Task objective ::
Copy out the lines below that hold the word "Studies".

+++

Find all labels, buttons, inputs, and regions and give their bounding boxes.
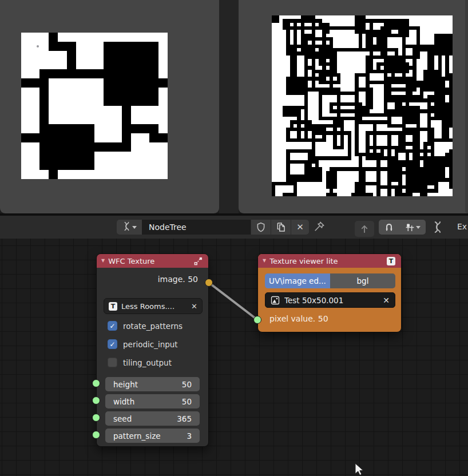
pin-button[interactable] (314, 221, 325, 234)
check-icon: ✓ (109, 341, 115, 348)
pane-edge-strip (465, 0, 468, 213)
magnet-icon (384, 222, 394, 232)
viewer-node-header[interactable]: ▼ Texture viewer lite T (258, 254, 401, 268)
checkbox[interactable]: ✓ (108, 339, 117, 349)
socket-pixel-value-input[interactable] (253, 316, 261, 324)
nodetree-browse-button[interactable] (117, 220, 142, 235)
new-nodetree-button[interactable] (271, 220, 291, 235)
up-arrow-icon (359, 224, 370, 234)
duplicate-icon (276, 222, 286, 232)
collapse-icon[interactable]: ▼ (101, 259, 105, 263)
image-editor-pane-right[interactable] (239, 0, 468, 213)
checkbox-label: periodic_input (123, 340, 178, 349)
node-title: Texture viewer lite (269, 257, 383, 265)
artifact-dot (37, 45, 39, 47)
nodetree-icon (431, 221, 444, 233)
checkbox-label: tiling_output (123, 358, 172, 367)
fake-user-button[interactable] (251, 220, 271, 235)
viewer-image-name: Test 50x50.001 (284, 296, 378, 305)
value-number: 365 (177, 414, 192, 423)
value-slider-pattern-size[interactable]: pattern_size 3 (105, 429, 200, 443)
pane-splitter[interactable] (219, 0, 239, 213)
socket-image-output[interactable] (205, 279, 213, 287)
pattern-image-name: Less Rooms.... (121, 302, 187, 311)
pin-icon (314, 221, 325, 232)
shield-icon (256, 222, 266, 232)
node-wfc-texture[interactable]: ▼ WFC Texture image. 50 T Less Rooms....… (96, 253, 209, 447)
wfc-node-header[interactable]: ▼ WFC Texture (97, 254, 208, 268)
value-slider-width[interactable]: width 50 (105, 394, 200, 408)
node-editor-canvas[interactable]: ▼ WFC Texture image. 50 T Less Rooms....… (0, 239, 468, 476)
snap-toggle-button[interactable] (379, 220, 399, 235)
value-number: 50 (182, 380, 192, 389)
socket-pattern-size-input[interactable] (92, 431, 100, 439)
input-socket-label: pixel value. 50 (269, 314, 328, 323)
node-group-icon (194, 257, 203, 265)
unlink-x-icon: ✕ (296, 222, 304, 232)
check-icon: ✓ (109, 323, 115, 330)
node-texture-viewer-lite[interactable]: ▼ Texture viewer lite T UV\image ed... b… (257, 253, 402, 332)
mouse-cursor (355, 463, 366, 476)
clear-image-icon[interactable]: ✕ (191, 302, 197, 311)
node-link[interactable] (209, 283, 257, 320)
value-label: seed (113, 414, 132, 423)
output-socket-label: image. 50 (158, 275, 198, 284)
parent-tree-button[interactable] (355, 221, 374, 237)
checkbox-label: rotate_patterns (123, 322, 183, 331)
viewer-mode-switch: UV\image ed... bgl (265, 273, 395, 288)
node-editor-header: NodeTree ✕ (0, 216, 468, 239)
snap-mode-button[interactable] (399, 220, 426, 235)
value-label: width (113, 397, 134, 406)
snap-controls (379, 220, 426, 235)
checkbox[interactable]: ✓ (108, 358, 117, 367)
texture-node-icon: T (387, 257, 395, 265)
value-slider-height[interactable]: height 50 (105, 377, 200, 391)
texture-icon: T (109, 302, 117, 311)
value-label: pattern_size (113, 431, 161, 441)
value-label: height (113, 380, 138, 389)
mode-bgl-button[interactable]: bgl (330, 273, 395, 288)
nodetree-type-button[interactable] (431, 221, 444, 235)
image-datablock-icon (271, 296, 280, 305)
pattern-image-selector[interactable]: T Less Rooms.... ✕ (104, 298, 203, 314)
mode-uv-image-editor-button[interactable]: UV\image ed... (265, 273, 330, 288)
socket-height-input[interactable] (92, 379, 100, 387)
chevron-down-icon (132, 226, 137, 229)
checkbox-rotate-patterns[interactable]: ✓ rotate_patterns (108, 321, 183, 331)
viewer-image-selector[interactable]: Test 50x50.001 ✕ (265, 292, 395, 308)
image-editor-pane-left[interactable] (0, 0, 219, 213)
value-slider-seed[interactable]: seed 365 (105, 411, 200, 426)
nodetree-browse-icon (122, 221, 132, 233)
snap-grid-icon (405, 223, 415, 232)
node-title: WFC Texture (108, 257, 191, 265)
nodetree-name-input[interactable]: NodeTree (142, 220, 251, 235)
wfc-input-image (21, 33, 168, 179)
checkbox-periodic-input[interactable]: ✓ periodic_input (108, 339, 178, 349)
clear-image-icon[interactable]: ✕ (383, 296, 390, 305)
nodetree-id-block: NodeTree ✕ (117, 220, 309, 235)
value-number: 3 (187, 431, 192, 441)
wfc-output-image (272, 15, 453, 196)
socket-width-input[interactable] (92, 396, 100, 404)
unlink-button[interactable]: ✕ (291, 220, 309, 235)
value-number: 50 (182, 397, 192, 406)
checkbox-tiling-output[interactable]: ✓ tiling_output (108, 358, 172, 367)
socket-seed-input[interactable] (92, 414, 100, 422)
blender-window: NodeTree ✕ (0, 0, 468, 476)
chevron-down-icon (416, 226, 421, 229)
checkbox[interactable]: ✓ (108, 321, 117, 331)
execute-label[interactable]: Ex (457, 222, 467, 231)
collapse-icon[interactable]: ▼ (263, 259, 266, 263)
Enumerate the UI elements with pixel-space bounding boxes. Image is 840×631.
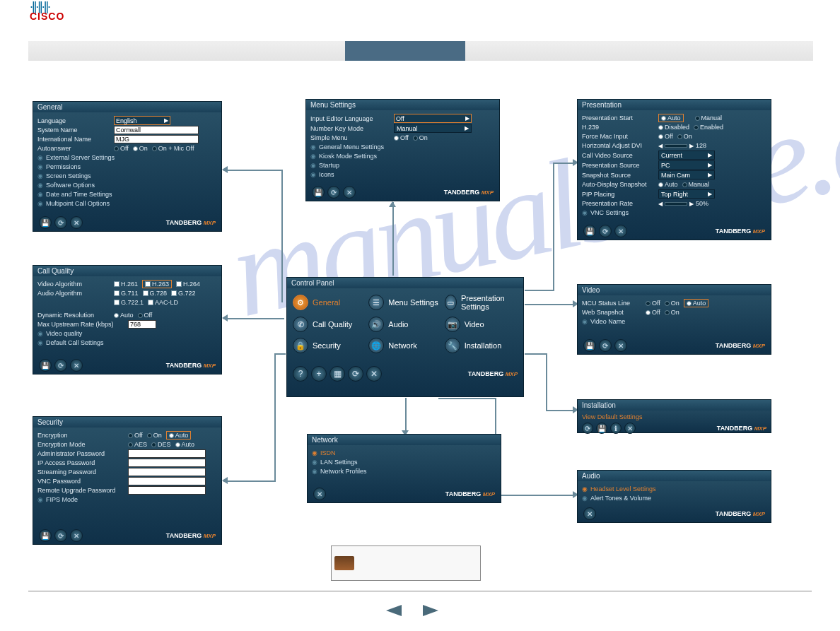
ip-pwd-input[interactable] (128, 459, 206, 467)
save-icon[interactable]: 💾 (39, 216, 52, 229)
close-icon[interactable]: ✕ (614, 339, 627, 352)
add-icon[interactable]: + (311, 366, 327, 382)
radio-enabled[interactable]: Enabled (694, 124, 723, 131)
horiz-slider[interactable]: ◀▶128 (658, 142, 706, 149)
link-headset[interactable]: Headset Level Settings (590, 485, 656, 493)
vnc-pwd-input[interactable] (128, 477, 206, 485)
save-icon[interactable]: 💾 (583, 225, 596, 237)
radio-auto[interactable]: Auto (684, 299, 709, 307)
intl-name-input[interactable] (114, 135, 199, 143)
cvs-dropdown[interactable]: Current▶ (658, 151, 715, 160)
refresh-icon[interactable]: ⟳ (348, 366, 363, 382)
chk-h263[interactable]: H.263 (142, 280, 172, 288)
link-isdn[interactable]: ISDN (320, 449, 336, 456)
disk-icon[interactable]: 💾 (596, 423, 607, 434)
cp-item-audio[interactable]: 🔊Audio (368, 317, 441, 332)
link-icons[interactable]: Icons (319, 171, 334, 178)
close-icon[interactable]: ✕ (366, 366, 382, 382)
rate-slider[interactable]: ◀▶50% (658, 200, 708, 207)
radio-auto[interactable]: Auto (114, 312, 134, 319)
link-videoname[interactable]: Video Name (590, 318, 625, 325)
radio-auto[interactable]: Auto (658, 181, 678, 188)
info-icon[interactable]: ℹ (610, 423, 622, 434)
close-icon[interactable]: ✕ (70, 359, 83, 372)
radio-off[interactable]: Off (394, 134, 409, 141)
refresh-icon[interactable]: ⟳ (582, 423, 593, 434)
radio-on[interactable]: On (413, 134, 428, 141)
refresh-icon[interactable]: ⟳ (327, 186, 340, 199)
chk-h264[interactable]: H.264 (176, 281, 200, 288)
cp-item-menu[interactable]: ☰Menu Settings (368, 294, 441, 311)
radio-off[interactable]: Off (114, 145, 129, 152)
link-general-menu[interactable]: General Menu Settings (319, 143, 384, 151)
link-startup[interactable]: Startup (319, 162, 339, 169)
link-software[interactable]: Software Options (46, 182, 95, 189)
refresh-icon[interactable]: ⟳ (54, 529, 67, 542)
radio-auto[interactable]: Auto (658, 114, 684, 122)
radio-off[interactable]: Off (646, 300, 660, 307)
radio-off[interactable]: Off (658, 133, 673, 140)
rate-input[interactable] (128, 320, 156, 329)
radio-onmicoff[interactable]: On + Mic Off (152, 145, 194, 152)
refresh-icon[interactable]: ⟳ (54, 216, 67, 229)
close-icon[interactable]: ✕ (624, 423, 636, 434)
chk-h261[interactable]: H.261 (114, 281, 138, 288)
close-icon[interactable]: ✕ (313, 488, 326, 500)
prev-page-button[interactable] (386, 605, 402, 616)
save-icon[interactable]: 💾 (312, 186, 325, 199)
link-netprofiles[interactable]: Network Profiles (320, 468, 367, 475)
radio-on[interactable]: On (677, 133, 692, 140)
link-ext-server[interactable]: External Server Settings (46, 154, 115, 161)
cp-item-callquality[interactable]: ✆Call Quality (293, 317, 366, 332)
refresh-icon[interactable]: ⟳ (54, 359, 67, 372)
book-link[interactable] (331, 546, 481, 581)
link-permissions[interactable]: Permissions (46, 163, 81, 170)
stream-pwd-input[interactable] (128, 468, 206, 476)
close-icon[interactable]: ✕ (583, 507, 596, 520)
close-icon[interactable]: ✕ (614, 225, 627, 237)
lang-dropdown[interactable]: Off▶ (394, 114, 472, 123)
next-page-button[interactable] (423, 605, 438, 616)
link-alert[interactable]: Alert Tones & Volume (590, 495, 651, 502)
link-vnc[interactable]: VNC Settings (590, 209, 629, 216)
chk-g7221[interactable]: G.722.1 (114, 299, 144, 306)
radio-des[interactable]: DES (151, 441, 171, 448)
pip-dropdown[interactable]: Top Right▶ (658, 189, 715, 199)
link-multipoint[interactable]: Multipoint Call Options (46, 200, 110, 207)
chk-g722[interactable]: G.722 (171, 290, 196, 297)
radio-off[interactable]: Off (128, 432, 143, 439)
close-icon[interactable]: ✕ (343, 186, 356, 199)
radio-manual[interactable]: Manual (682, 181, 710, 188)
radio-manual[interactable]: Manual (695, 114, 723, 122)
chk-g728[interactable]: G.728 (143, 290, 168, 297)
cp-item-installation[interactable]: 🔧Installation (445, 338, 518, 353)
cp-item-network[interactable]: 🌐Network (368, 338, 441, 353)
radio-auto[interactable]: Auto (175, 441, 195, 448)
remote-pwd-input[interactable] (128, 486, 206, 495)
link-lan[interactable]: LAN Settings (320, 459, 358, 466)
help-icon[interactable]: ? (293, 366, 308, 382)
radio-off[interactable]: Off (646, 309, 660, 316)
ss-dropdown[interactable]: Main Cam▶ (658, 170, 715, 179)
refresh-icon[interactable]: ⟳ (599, 339, 612, 352)
save-icon[interactable]: 💾 (39, 529, 52, 542)
refresh-icon[interactable]: ⟳ (599, 225, 612, 237)
radio-off[interactable]: Off (138, 312, 153, 319)
close-icon[interactable]: ✕ (70, 216, 83, 229)
save-icon[interactable]: 💾 (583, 339, 596, 352)
cp-item-security[interactable]: 🔒Security (293, 338, 366, 353)
link-videoquality[interactable]: Video quality (46, 330, 82, 337)
cp-item-general[interactable]: ⚙General (293, 294, 366, 311)
cp-item-presentation[interactable]: ▭Presentation Settings (445, 294, 518, 311)
chk-g711[interactable]: G.711 (114, 290, 139, 297)
language-dropdown[interactable]: English▶ (114, 116, 170, 125)
radio-on[interactable]: On (665, 300, 679, 307)
cp-item-video[interactable]: 📷Video (445, 317, 518, 332)
numkey-dropdown[interactable]: Manual▶ (394, 124, 472, 133)
admin-pwd-input[interactable] (128, 449, 206, 458)
ps-dropdown[interactable]: PC▶ (658, 160, 715, 170)
link-kiosk[interactable]: Kiosk Mode Settings (319, 153, 377, 160)
radio-auto[interactable]: Auto (166, 431, 192, 440)
link-screen[interactable]: Screen Settings (46, 172, 91, 179)
save-icon[interactable]: 💾 (39, 359, 52, 372)
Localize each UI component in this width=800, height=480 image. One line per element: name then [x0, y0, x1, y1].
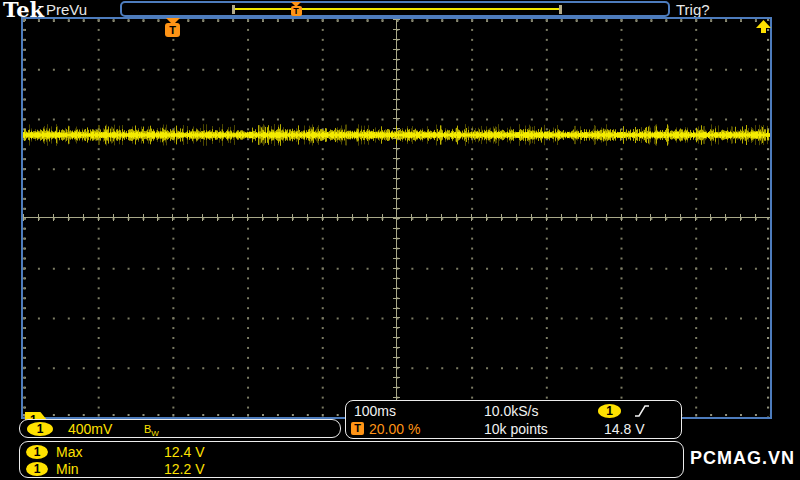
measurement-value: 12.2 V [164, 461, 204, 477]
acquisition-mode-label: PreVu [46, 1, 87, 18]
center-vertical-axis [396, 19, 397, 417]
record-length-value: 10k points [484, 421, 548, 437]
trigger-marker-t-icon: T [165, 23, 180, 37]
record-bracket-right [559, 5, 562, 14]
trigger-position-icon: T [351, 422, 364, 435]
trigger-position-marker-top[interactable]: T [290, 2, 302, 16]
graticule: T 1 [21, 17, 772, 419]
measurement-name: Min [56, 461, 79, 477]
waveform-trace [23, 117, 770, 153]
horizontal-trigger-readout-box[interactable]: 100ms 10.0kS/s 1 T 20.00 % 10k points 14… [345, 400, 682, 439]
trigger-status-label: Trig? [676, 1, 710, 18]
trigger-level-arrow-icon[interactable] [756, 20, 771, 33]
trigger-position-marker[interactable]: T [165, 18, 180, 37]
trigger-source-badge: 1 [598, 404, 621, 418]
channel-scale-value: 400mV [68, 421, 112, 437]
channel-readout-box[interactable]: 1 400mV BW [19, 419, 341, 438]
trigger-position-value: 20.00 % [369, 421, 420, 437]
record-view-line [235, 8, 560, 10]
record-bracket-left [232, 5, 235, 14]
trigger-slope-icon [634, 405, 650, 417]
measurement-box: 1 Max 12.4 V 1 Min 12.2 V [19, 441, 684, 478]
measurement-name: Max [56, 444, 82, 460]
measurement-channel-badge: 1 [26, 462, 48, 476]
measurement-channel-badge: 1 [26, 445, 48, 459]
measurement-value: 12.4 V [164, 444, 204, 460]
channel-badge: 1 [27, 422, 53, 436]
bandwidth-indicator: BW [144, 423, 159, 438]
acquisition-preview-bar[interactable]: T [120, 1, 670, 17]
watermark: PCMAG.VN [690, 448, 795, 469]
sample-rate-value: 10.0kS/s [484, 403, 538, 419]
timebase-value: 100ms [354, 403, 396, 419]
trigger-marker-t-icon: T [291, 6, 302, 16]
trigger-level-value: 14.8 V [604, 421, 644, 437]
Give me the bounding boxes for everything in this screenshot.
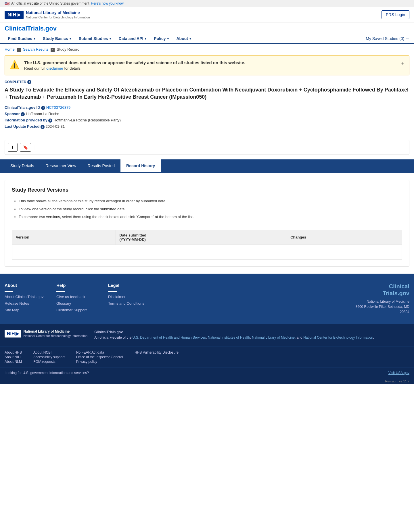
tab-researcher-view[interactable]: Researcher View [40,159,82,173]
footer-hhs-link[interactable]: U.S. Department of Health and Human Serv… [133,335,206,340]
footer-bottom-inner: NIH ▶ National Library of Medicine Natio… [5,329,409,340]
nav-links: Find Studies ▼ Study Basics ▼ Submit Stu… [5,34,409,43]
footer-ncbi-about-link[interactable]: About NCBI [33,350,51,354]
versions-table: Version Date submitted(YYYY-MM-DD) Chang… [12,230,402,259]
ct-nav: ClinicalTrials.gov Find Studies ▼ Study … [0,22,414,44]
nav-find-studies[interactable]: Find Studies ▼ [5,34,39,43]
footer-fear-link[interactable]: No FEAR Act data [76,350,104,354]
footer-ct-logo: Clinical Trials.gov [356,283,409,297]
footer-dark: About About ClinicalTrials.gov Release N… [0,274,414,324]
bookmark-icon: 🔖 [23,145,28,150]
versions-table-container: Version Date submitted(YYYY-MM-DD) Chang… [12,225,402,260]
how-you-know-link[interactable]: Here's how you know [91,1,124,5]
instruction-3: To compare two versions, select them usi… [19,213,402,220]
footer-disclaimer-link[interactable]: Disclaimer [108,295,148,299]
footer-links-col4: HHS Vulnerability Disclosure [135,350,179,364]
footer-inspector-link[interactable]: Office of the Inspector General [76,355,123,359]
nav-about[interactable]: About ▼ [173,34,195,43]
footer-nlm-link[interactable]: National Library of Medicine [252,335,295,340]
footer-bottom-desc: ClinicalTrials.gov An official website o… [94,329,374,340]
breadcrumb-current: Study Record [57,47,79,52]
data-api-dropdown-icon: ▼ [144,37,147,40]
footer-support-link[interactable]: Customer Support [56,308,97,312]
footer-usa-gov-link[interactable]: Visit USA.gov [388,371,409,375]
instruction-1: This table shows all the versions of thi… [19,198,402,204]
us-flag-icon: 🇺🇸 [5,1,9,6]
footer-release-notes-link[interactable]: Release Notes [5,301,45,306]
footer-revision: Revision: v2.11.2 [0,378,414,384]
footer-brand: Clinical Trials.gov National Library of … [356,283,409,314]
footer-feedback-link[interactable]: Give us feedback [56,295,97,299]
col-changes: Changes [287,230,402,245]
breadcrumb-sep-2: › [51,48,55,52]
study-ct-id: ClinicalTrials.gov ID i NCT03726879 [5,105,409,110]
study-info: COMPLETED i A Study To Evaluate the Effi… [0,80,414,135]
card-instructions: This table shows all the versions of thi… [12,198,402,220]
breadcrumb: Home › Search Results › Study Record [0,44,414,55]
footer-vuln-link[interactable]: HHS Vulnerability Disclosure [135,350,179,354]
footer-accessibility-link[interactable]: Accessibility support [33,355,65,359]
footer-ncbi-link[interactable]: National Center for Biotechnology Inform… [303,335,373,340]
gov-bar-text: An official website of the United States… [11,1,89,5]
site-header: NIH ▶ National Library of Medicine Natio… [0,7,414,22]
nih-text: NIH [7,12,16,18]
ct-id-link[interactable]: NCT03726879 [46,105,71,110]
ct-id-info-icon: i [41,106,45,110]
instruction-2: To view one version of the study record,… [19,206,402,212]
nav-study-basics[interactable]: Study Basics ▼ [39,34,75,43]
breadcrumb-search-results[interactable]: Search Results [23,47,48,52]
footer-about-ct-link[interactable]: About ClinicalTrials.gov [5,295,45,299]
download-button[interactable]: ⬇ [8,143,18,152]
col-date: Date submitted(YYYY-MM-DD) [116,230,287,245]
footer-links-col3: No FEAR Act data Office of the Inspector… [76,350,123,364]
prs-login-button[interactable]: PRS Login [382,10,409,19]
footer-links-col2: About NCBI Accessibility support FOIA re… [33,350,65,364]
footer-nih-name: National Library of Medicine [24,329,88,334]
study-title: A Study To Evaluate the Efficacy and Saf… [5,86,409,101]
tab-results-posted[interactable]: Results Posted [82,159,120,173]
bookmark-button[interactable]: 🔖 [20,143,31,152]
nav-data-api[interactable]: Data and API ▼ [115,34,151,43]
download-icon: ⬇ [11,145,14,150]
col-version: Version [12,230,116,245]
sponsor-info-icon: i [21,112,25,116]
footer-foia-link[interactable]: FOIA requests [33,360,55,364]
footer-nih-badge: NIH ▶ [5,330,21,337]
info-provided-icon: i [48,119,52,123]
breadcrumb-home[interactable]: Home [5,47,15,52]
main-content: Study Record Versions This table shows a… [0,173,414,273]
nav-policy[interactable]: Policy ▼ [150,34,173,43]
saved-studies-link[interactable]: My Saved Studies (0) → [366,36,409,41]
footer-privacy-link[interactable]: Privacy policy [76,360,97,364]
study-basics-dropdown-icon: ▼ [69,37,72,40]
footer-site-map-link[interactable]: Site Map [5,308,45,312]
footer-help-heading: Help [56,283,97,288]
nav-submit-studies[interactable]: Submit Studies ▼ [75,34,115,43]
footer-terms-link[interactable]: Terms and Conditions [108,301,148,306]
footer-help-col: Help Give us feedback Glossary Customer … [56,283,97,314]
breadcrumb-sep-1: › [17,48,21,52]
footer-links-col1: About HHS About NIH About NLM [5,350,22,364]
record-history-card: Study Record Versions This table shows a… [5,180,409,266]
footer-address: National Library of Medicine 8600 Rockvi… [356,299,409,314]
warning-banner: ⚠️ The U.S. government does not review o… [5,55,409,75]
footer-nih-logo: NIH ▶ National Library of Medicine Natio… [5,329,87,338]
nih-badge: NIH ▶ [5,11,24,19]
footer-glossary-link[interactable]: Glossary [56,301,97,306]
status-badge: COMPLETED i [5,80,409,84]
footer-nih-link[interactable]: National Institutes of Health [208,335,250,340]
tabs-bar: Study Details Researcher View Results Po… [0,159,414,173]
tab-record-history[interactable]: Record History [120,159,161,173]
footer-nlm-about-link[interactable]: About NLM [5,360,22,364]
footer-dark-inner: About About ClinicalTrials.gov Release N… [5,283,409,314]
warning-expand-button[interactable]: + [401,60,405,67]
footer-legal-underline [108,291,117,292]
footer-usgov: Looking for U.S. government information … [0,367,414,378]
update-info-icon: i [41,125,45,129]
tab-study-details[interactable]: Study Details [5,159,40,173]
footer-nih-info: National Library of Medicine National Ce… [24,329,88,338]
disclaimer-link[interactable]: disclaimer [46,66,63,70]
footer-hhs-about-link[interactable]: About HHS [5,350,22,354]
footer-nih-about-link[interactable]: About NIH [5,355,20,359]
versions-table-body [12,245,402,259]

+++

Final answer ::
nav-links: Find Studies ▼ Study Basics ▼ Submit Stu… [5,34,409,43]
ct-nav: ClinicalTrials.gov Find Studies ▼ Study … [0,22,414,44]
nav-find-studies[interactable]: Find Studies ▼ [5,34,39,43]
saved-studies-link[interactable]: My Saved Studies (0) → [366,36,409,41]
nav-submit-studies[interactable]: Submit Studies ▼ [75,34,115,43]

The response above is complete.